その質問にゴールドが答えるまで、数秒間、かかった。
「んっとね・・・同じくらいの年の 女の子と話すの、初めてだったから・・・それに・・・」
「それに?」
「どうしてかは分からないけど、子供が怖いんだ。 シルバーは平気なんだけど・・・
 なんだか、すっごく嫌な事、思い出しそうな気がして・・・・・・
 ご、ごめん・・・こんなこと言われても 困るだけだよね・・・おやすみっ!!」

ゴールドは複雑そうな表情を浮かべ、風のような早さで塔の中まで掛け戻る。
残されたあたしは、しばらく考えた後、なんとなく、塔の中に戻って 明日まで眠ることにした。
・・・その行動が正解かどうかは わからないけど。



翌日、ゴールドは早々と起きて、ポケモン達のコンディションを整えていた。
「めえ〜?」
「ロケット団が来るんだってさ。 きっと、戦う事になるだろうから みんな、がんばらないとね!!」

ゴールドは ポケモンの鳴き声に言葉で答えている。
・・・あれが、おばさんの言っていた『会話』なのだろうか?


「おはよう!! ポケモンと・・・『話して』たの?」
あたしはさりげなく話しかけてみる。
振り向いたゴールドは、悪い事が母親に見つかった少年のような表情を浮かべ、緑色の草ポケモン、『ミドリ』の首を抱きしめた。

「ぼく、『化け物』じゃないもん・・・・・」
今にも泣き出しそうな表情で、ゴールドは振り絞るような声を出した。
・・・あたし、何か悪い事でも言ったのだろうか?
「なんで、そうなっちゃうのよ? もし ポケモンと話せるっているんなら、すっごい『才能』じゃない!!
 ゴールド、あなた ポケモンと人間の『掛け橋』になるかもしれないのよ?
 なんでそう悲観するのよ?」


「・・・その 能力(ちから)のせいで、ずいぶんと いじめられてたからな。

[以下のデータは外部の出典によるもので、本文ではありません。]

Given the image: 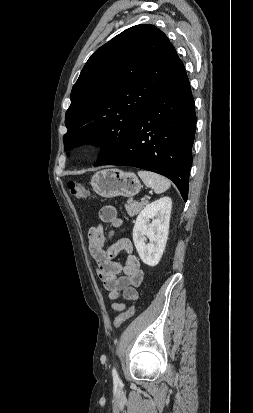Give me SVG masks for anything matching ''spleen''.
Returning a JSON list of instances; mask_svg holds the SVG:
<instances>
[{"label": "spleen", "mask_w": 253, "mask_h": 413, "mask_svg": "<svg viewBox=\"0 0 253 413\" xmlns=\"http://www.w3.org/2000/svg\"><path fill=\"white\" fill-rule=\"evenodd\" d=\"M138 176L142 179L147 187L152 188L157 194L165 192L171 186L167 178L154 172L139 170Z\"/></svg>", "instance_id": "obj_1"}]
</instances>
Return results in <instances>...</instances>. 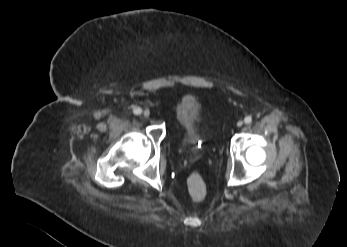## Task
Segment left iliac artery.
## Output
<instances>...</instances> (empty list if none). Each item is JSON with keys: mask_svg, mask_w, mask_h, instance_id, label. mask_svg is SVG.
Instances as JSON below:
<instances>
[{"mask_svg": "<svg viewBox=\"0 0 347 247\" xmlns=\"http://www.w3.org/2000/svg\"><path fill=\"white\" fill-rule=\"evenodd\" d=\"M244 122H245L246 124H250V123L252 122V117H251V116H246V117L244 118Z\"/></svg>", "mask_w": 347, "mask_h": 247, "instance_id": "left-iliac-artery-1", "label": "left iliac artery"}]
</instances>
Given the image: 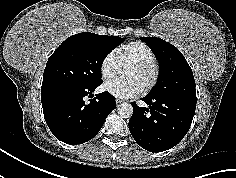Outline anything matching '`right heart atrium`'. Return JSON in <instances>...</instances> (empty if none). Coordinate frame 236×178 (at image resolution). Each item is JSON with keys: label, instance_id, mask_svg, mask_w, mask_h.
<instances>
[{"label": "right heart atrium", "instance_id": "1", "mask_svg": "<svg viewBox=\"0 0 236 178\" xmlns=\"http://www.w3.org/2000/svg\"><path fill=\"white\" fill-rule=\"evenodd\" d=\"M100 74L105 81L112 80L120 70V64L114 52L107 53L100 62Z\"/></svg>", "mask_w": 236, "mask_h": 178}]
</instances>
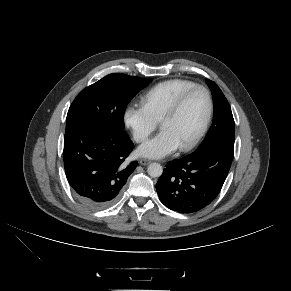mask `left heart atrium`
Here are the masks:
<instances>
[{"instance_id":"1","label":"left heart atrium","mask_w":291,"mask_h":291,"mask_svg":"<svg viewBox=\"0 0 291 291\" xmlns=\"http://www.w3.org/2000/svg\"><path fill=\"white\" fill-rule=\"evenodd\" d=\"M179 147L174 135L168 130H162L158 135L143 143L138 153L147 158H162Z\"/></svg>"}]
</instances>
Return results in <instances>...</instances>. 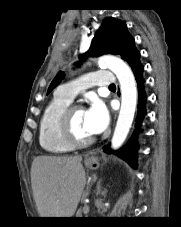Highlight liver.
<instances>
[{
	"label": "liver",
	"mask_w": 181,
	"mask_h": 227,
	"mask_svg": "<svg viewBox=\"0 0 181 227\" xmlns=\"http://www.w3.org/2000/svg\"><path fill=\"white\" fill-rule=\"evenodd\" d=\"M81 156H39L31 167L34 200L41 217H72L86 184Z\"/></svg>",
	"instance_id": "1"
}]
</instances>
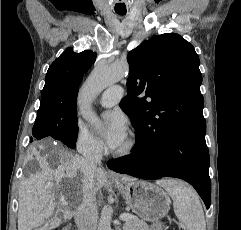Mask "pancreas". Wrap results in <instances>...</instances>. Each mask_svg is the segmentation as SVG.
<instances>
[{
	"mask_svg": "<svg viewBox=\"0 0 241 230\" xmlns=\"http://www.w3.org/2000/svg\"><path fill=\"white\" fill-rule=\"evenodd\" d=\"M123 230H150L148 225L139 220L137 217H133L131 220H127L123 226Z\"/></svg>",
	"mask_w": 241,
	"mask_h": 230,
	"instance_id": "pancreas-1",
	"label": "pancreas"
}]
</instances>
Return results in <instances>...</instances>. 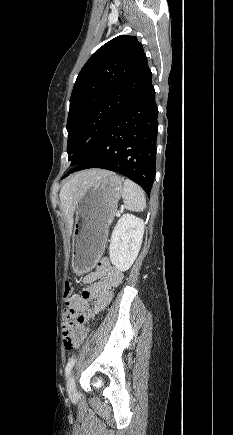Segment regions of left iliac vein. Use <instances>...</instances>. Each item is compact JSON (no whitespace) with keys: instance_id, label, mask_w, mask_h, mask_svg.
I'll use <instances>...</instances> for the list:
<instances>
[{"instance_id":"4c4485c4","label":"left iliac vein","mask_w":233,"mask_h":435,"mask_svg":"<svg viewBox=\"0 0 233 435\" xmlns=\"http://www.w3.org/2000/svg\"><path fill=\"white\" fill-rule=\"evenodd\" d=\"M67 391L70 396H74L76 393V385L74 375L70 374L67 380Z\"/></svg>"}]
</instances>
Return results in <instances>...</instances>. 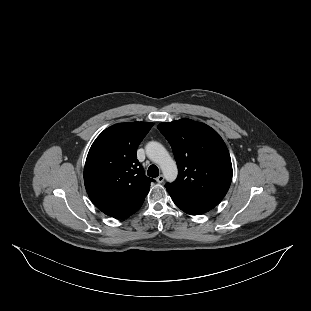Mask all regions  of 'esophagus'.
I'll list each match as a JSON object with an SVG mask.
<instances>
[{"mask_svg": "<svg viewBox=\"0 0 311 311\" xmlns=\"http://www.w3.org/2000/svg\"><path fill=\"white\" fill-rule=\"evenodd\" d=\"M156 181L158 183H162L164 181V176L163 175H159L157 178H156Z\"/></svg>", "mask_w": 311, "mask_h": 311, "instance_id": "34e87169", "label": "esophagus"}]
</instances>
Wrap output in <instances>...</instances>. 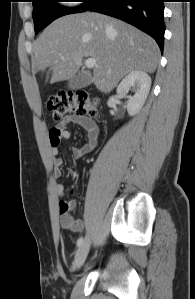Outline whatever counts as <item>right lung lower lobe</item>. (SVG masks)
Segmentation results:
<instances>
[{"instance_id": "98d812e1", "label": "right lung lower lobe", "mask_w": 195, "mask_h": 299, "mask_svg": "<svg viewBox=\"0 0 195 299\" xmlns=\"http://www.w3.org/2000/svg\"><path fill=\"white\" fill-rule=\"evenodd\" d=\"M164 1L93 0L87 10L113 16L139 28L153 37L162 51L165 32Z\"/></svg>"}]
</instances>
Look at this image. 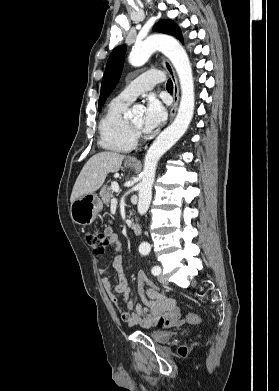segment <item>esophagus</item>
<instances>
[{"label":"esophagus","instance_id":"esophagus-1","mask_svg":"<svg viewBox=\"0 0 279 391\" xmlns=\"http://www.w3.org/2000/svg\"><path fill=\"white\" fill-rule=\"evenodd\" d=\"M162 64L169 74L172 83H173V104L170 110V120H172L176 114L177 107H178V102H179V85H178V80L175 74V71L171 65V63L166 59L162 58ZM130 162H138V159L136 157H129L127 159Z\"/></svg>","mask_w":279,"mask_h":391}]
</instances>
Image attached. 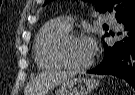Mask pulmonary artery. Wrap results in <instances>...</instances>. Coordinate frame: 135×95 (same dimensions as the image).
Returning <instances> with one entry per match:
<instances>
[{"label":"pulmonary artery","instance_id":"e3ab8cb5","mask_svg":"<svg viewBox=\"0 0 135 95\" xmlns=\"http://www.w3.org/2000/svg\"><path fill=\"white\" fill-rule=\"evenodd\" d=\"M103 18H104V21H106L107 23L116 24V22L112 21L109 16H103ZM62 20L66 23V25H67L68 27L71 28V26H72L71 18L65 17V18H63Z\"/></svg>","mask_w":135,"mask_h":95}]
</instances>
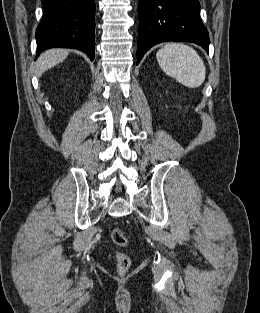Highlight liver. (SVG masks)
Wrapping results in <instances>:
<instances>
[{
	"label": "liver",
	"mask_w": 260,
	"mask_h": 313,
	"mask_svg": "<svg viewBox=\"0 0 260 313\" xmlns=\"http://www.w3.org/2000/svg\"><path fill=\"white\" fill-rule=\"evenodd\" d=\"M69 51L67 49L55 48L43 52L35 63V74L41 76L45 71L63 62Z\"/></svg>",
	"instance_id": "1"
}]
</instances>
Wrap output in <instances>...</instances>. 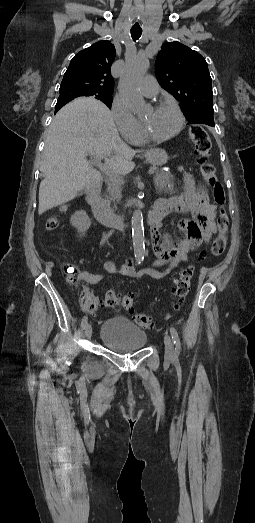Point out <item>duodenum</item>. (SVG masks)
I'll return each instance as SVG.
<instances>
[{
  "mask_svg": "<svg viewBox=\"0 0 255 523\" xmlns=\"http://www.w3.org/2000/svg\"><path fill=\"white\" fill-rule=\"evenodd\" d=\"M86 201L90 205L94 217L100 224L114 228L123 226L122 218L112 212L101 197V176L99 173L94 174L88 182ZM170 211L171 202L169 199L157 200L147 213V223L151 227H156Z\"/></svg>",
  "mask_w": 255,
  "mask_h": 523,
  "instance_id": "410a0bca",
  "label": "duodenum"
}]
</instances>
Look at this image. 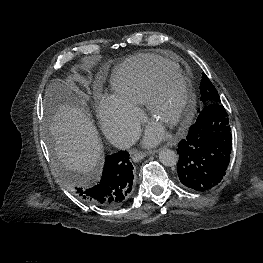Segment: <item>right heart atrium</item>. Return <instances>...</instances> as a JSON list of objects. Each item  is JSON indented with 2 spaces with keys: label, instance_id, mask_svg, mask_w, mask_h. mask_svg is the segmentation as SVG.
<instances>
[{
  "label": "right heart atrium",
  "instance_id": "right-heart-atrium-1",
  "mask_svg": "<svg viewBox=\"0 0 263 263\" xmlns=\"http://www.w3.org/2000/svg\"><path fill=\"white\" fill-rule=\"evenodd\" d=\"M98 116L106 134L122 143L135 138L142 120L139 109L114 96H105L99 101Z\"/></svg>",
  "mask_w": 263,
  "mask_h": 263
}]
</instances>
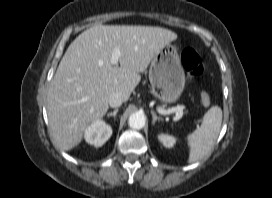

」
あたしの正面から いつのまにかシルバーが登場していた。
彼は時々、いつのまにかいなくなっていたり、そうかと思うとまた現れたり、そんな行動を繰り返している。

「いじめ・・・?」
「やっぱり、覚えてないんだな? どうりで、おれのこと覚えてないと思った。
 ・・・無理ないって言えば、無理ないか・・・ずいぶん酷い目に遭(あ)ってたもんな・・・・・」


・・・その言葉で、あたしは昔、街でいじめられていた少年の顔を思い出した。
彼自身は、何も悪い事をしていないのに、何故か人と違うだけで仲間外れにされる。 考えてみれば、ゴールドもそうだったのかもしれない。

今の言葉で、少なくともゴールドは 自ら望んでこの力を手に入れたわけではない、ということだけは分かったんだ。
もしそうなら、『ポケモンと話せる』ことで、苦しんだことだって、あるのかもしれない。
・・・あたしは、単純に『他と違うから良い事だ』と思っていた自分が 恥ずかしくなった。


・・・とにかく、ゴールドに謝らなくちゃ!!
そう思って、あたしは顔を上げた、 と、同時に、心臓が凍りつくような音を立てる。
『やけたとう』の 正面の森の中に、全身黒ずくめの集団を見つけたからだ。
とっさに、首からかかっているポケギアの時計を確認する。 6時30分。

「でもさ、ゴールド、今ここで のんびり考えるような時間はないみたいよ?」
黒服の集団は、あたしの願いをよそに どんどんこちらへ近づいてくる。
胸に刻まれた『R』の文字が、はっきり見える位置まで ついにやってきた。